### ASSIGNMENT
Tally the lines of the entries in which the string "COURSES" occurs, and say only how many.

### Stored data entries
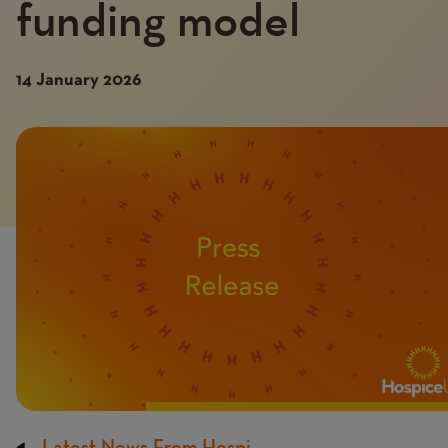
funding model
14 January 2026
Introduction
Image
image
Latest News From Hospi...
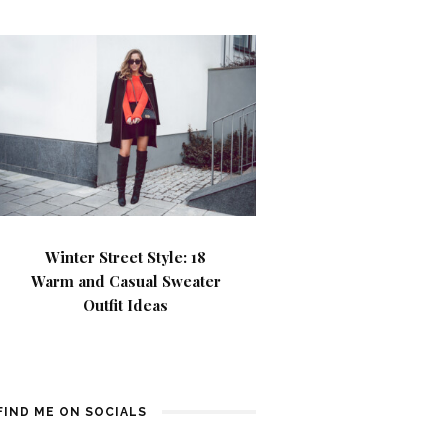
Winter Street Style: 18
Warm and Casual Sweater
Outfit Ideas
FIND ME ON SOCIALS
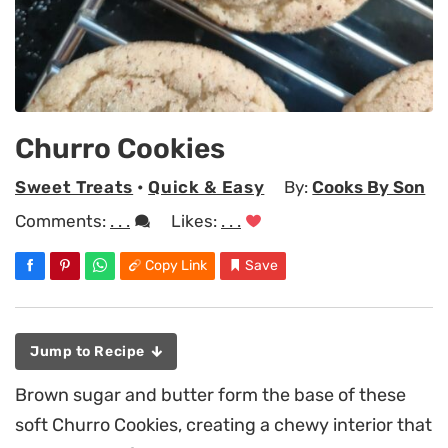
Churro Cookies
Sweet Treats
•
Quick & Easy
By:
Cooks By Son
Comments:
. . .
Likes:
. . .
Copy Link
Save
Jump to Recipe
Brown sugar and butter form the base of these
soft Churro Cookies, creating a chewy interior that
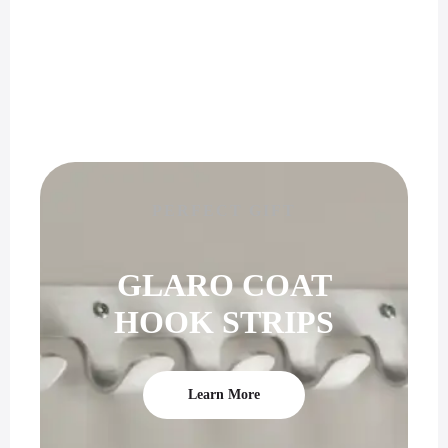
PERFECT GIFT
GLARO COAT
HOOK STRIPS
Learn More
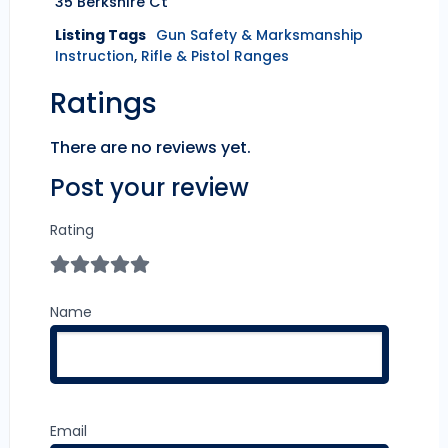
35 Berkshire Ct
Listing Tags
Gun Safety & Marksmanship
Instruction
,
Rifle & Pistol Ranges
Ratings
There are no reviews yet.
Post your review
Rating
Name
Email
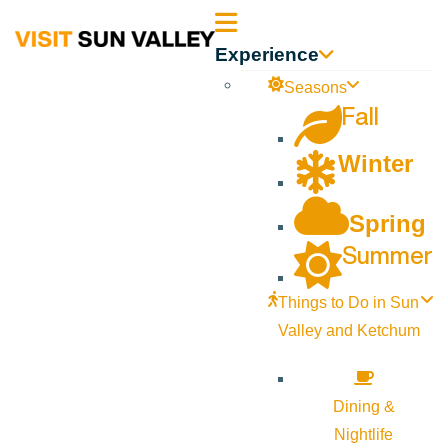
Sun
Experience
Valley
Seasons
Fall
Idaho
Winter
Spring
Summer
Things to Do in Sun
Valley and Ketchum
Dining &
Nightlife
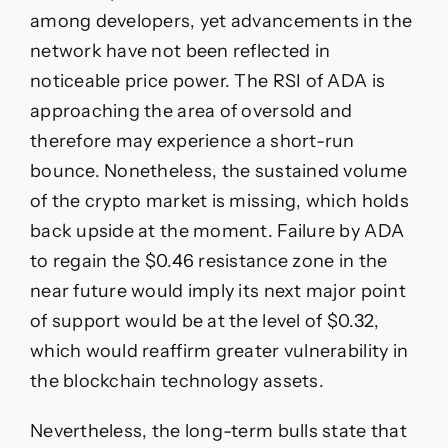
among developers, yet advancements in the
network have not been reflected in
noticeable price power. The RSI of ADA is
approaching the area of oversold and
therefore may experience a short-run
bounce. Nonetheless, the sustained volume
of the crypto market is missing, which holds
back upside at the moment. Failure by ADA
to regain the $0.46 resistance zone in the
near future would imply its next major point
of support would be at the level of $0.32,
which would reaffirm greater vulnerability in
the blockchain technology assets.
Nevertheless, the long-term bulls state that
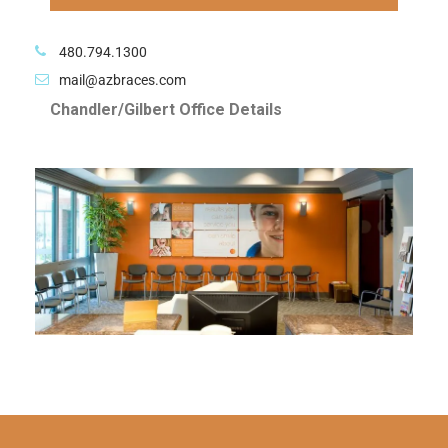
480.794.1300
mail@azbraces.com
Chandler/Gilbert Office Details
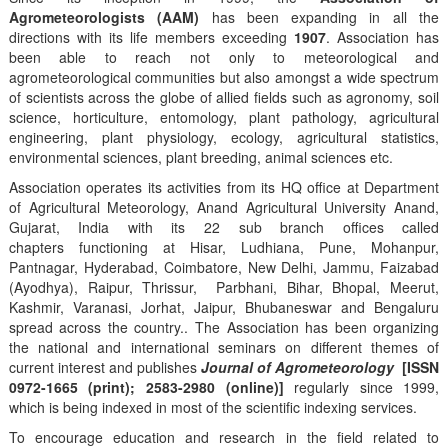
Agrometeorologists (AAM)
has been expanding in all the
directions with its life members exceeding
1907
. Association has
been able to reach not only to meteorological and
agrometeorological communities but also amongst a wide spectrum
of scientists across the globe of allied fields such as agronomy, soil
science, horticulture, entomology, plant pathology, agricultural
engineering, plant physiology, ecology, agricultural statistics,
environmental sciences, plant breeding, animal sciences etc.
Association operates its activities from its HQ office at Department
of Agricultural Meteorology, Anand Agricultural University Anand,
Gujarat, India with its 22 sub branch offices called
chapters functioning at Hisar, Ludhiana, Pune, Mohanpur,
Pantnagar, Hyderabad, Coimbatore, New Delhi, Jammu, Faizabad
(Ayodhya), Raipur, Thrissur, Parbhani, Bihar, Bhopal, Meerut,
Kashmir, Varanasi, Jorhat, Jaipur, Bhubaneswar and Bengaluru
spread across the country.. The Association has been organizing
the national and international seminars on different themes of
current interest and publishes
Journal of Agrometeorology
[ISSN
0972-1665 (print); 2583-2980 (online)]
regularly since 1999,
which is being indexed in most of the scientific indexing services.
To encourage education and research in the field related to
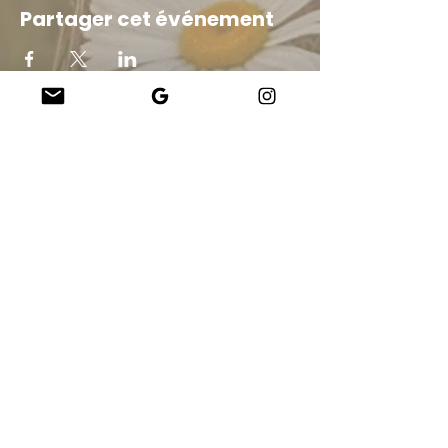
Partager cet événement
Company
About Us
Our Teachers
Upcoming Events
Virtual Classes
Contact
info@wholesomemv.com
Our Founders
DBA et nom légal de l&#39;entreprise :
&nbsp;Jason Mazar-Kelly faisant
affaire sous le nom de WholesomeMV, LLC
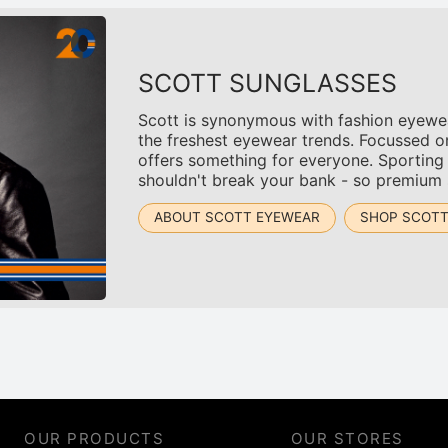
SCOTT SUNGLASSES
Scott is synonymous with fashion eyewear
the freshest eyewear trends. Focussed o
offers something for everyone. Sporting
shouldn't break your bank - so premium s
ABOUT SCOTT EYEWEAR
SHOP SCOT
OUR PRODUCTS
OUR STORES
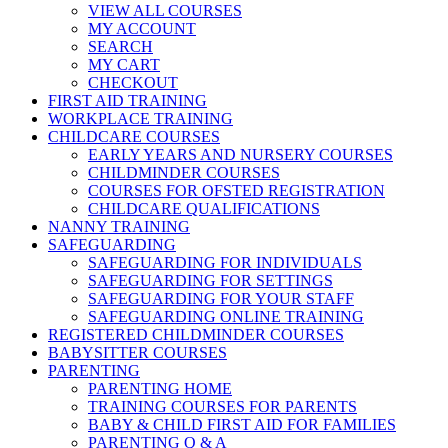
VIEW ALL COURSES
MY ACCOUNT
SEARCH
MY CART
CHECKOUT
FIRST AID TRAINING
WORKPLACE TRAINING
CHILDCARE COURSES
EARLY YEARS AND NURSERY COURSES
CHILDMINDER COURSES
COURSES FOR OFSTED REGISTRATION
CHILDCARE QUALIFICATIONS
NANNY TRAINING
SAFEGUARDING
SAFEGUARDING FOR INDIVIDUALS
SAFEGUARDING FOR SETTINGS
SAFEGUARDING FOR YOUR STAFF
SAFEGUARDING ONLINE TRAINING
REGISTERED CHILDMINDER COURSES
BABYSITTER COURSES
PARENTING
PARENTING HOME
TRAINING COURSES FOR PARENTS
BABY & CHILD FIRST AID FOR FAMILIES
PARENTING Q & A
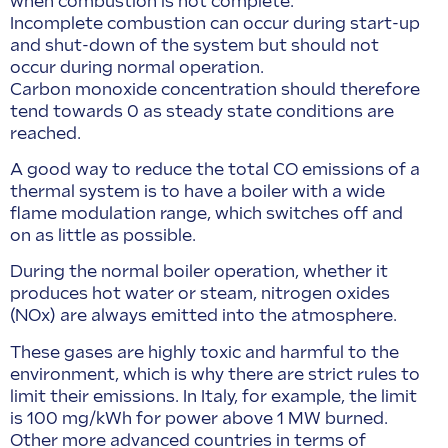
when combustion is not complete.
Incomplete combustion can occur during start-up
and shut-down of the system but should not
occur during normal operation.
Carbon monoxide concentration should therefore
tend towards 0 as steady state conditions are
reached.
A good way to reduce the total CO emissions of a
thermal system is to have a boiler with a wide
flame modulation range, which switches off and
on as little as possible.
During the normal boiler operation, whether it
produces hot water or steam, nitrogen oxides
(NOx) are always emitted into the atmosphere.
These gases are highly toxic and harmful to the
environment, which is why there are strict rules to
limit their emissions. In Italy, for example, the limit
is 100 mg/kWh for power above 1 MW burned.
Other more advanced countries in terms of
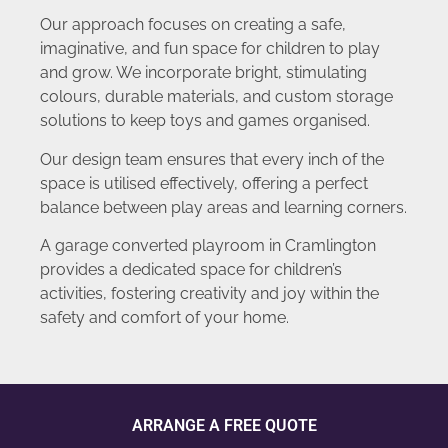
Our approach focuses on creating a safe,
imaginative, and fun space for children to play
and grow. We incorporate bright, stimulating
colours, durable materials, and custom storage
solutions to keep toys and games organised.
Our design team ensures that every inch of the
space is utilised effectively, offering a perfect
balance between play areas and learning corners.
A garage converted playroom in Cramlington
provides a dedicated space for children’s
activities, fostering creativity and joy within the
safety and comfort of your home.
ARRANGE A FREE QUOTE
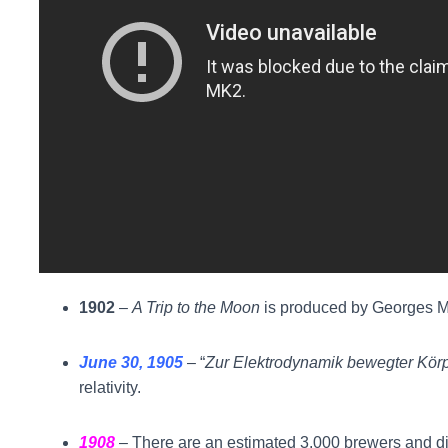
1902
–
A Trip to the Moon
is produced by Georges Mél
June 30, 1905
– “
Zur Elektrodynamik bewegter Kör
relativity.
1908
– There are an estimated 3,000 brewers and dis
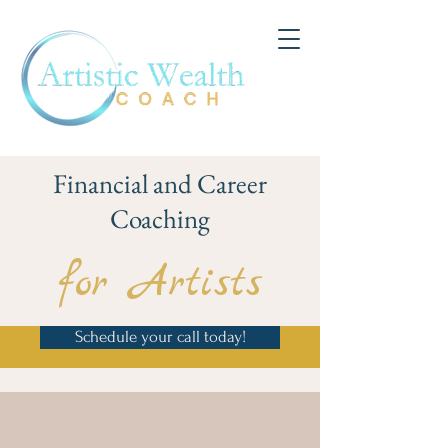
Financial and Career
Coaching
for Artists
Schedule your call today!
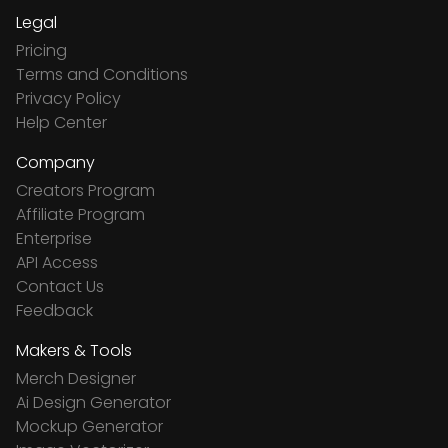
Legal
Pricing
Terms and Conditions
Privacy Policy
Help Center
Company
Creators Program
Affiliate Program
Enterprise
API Access
Contact Us
Feedback
Makers & Tools
Merch Designer
Ai Design Generator
Mockup Generator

### TASK OUTPUT
8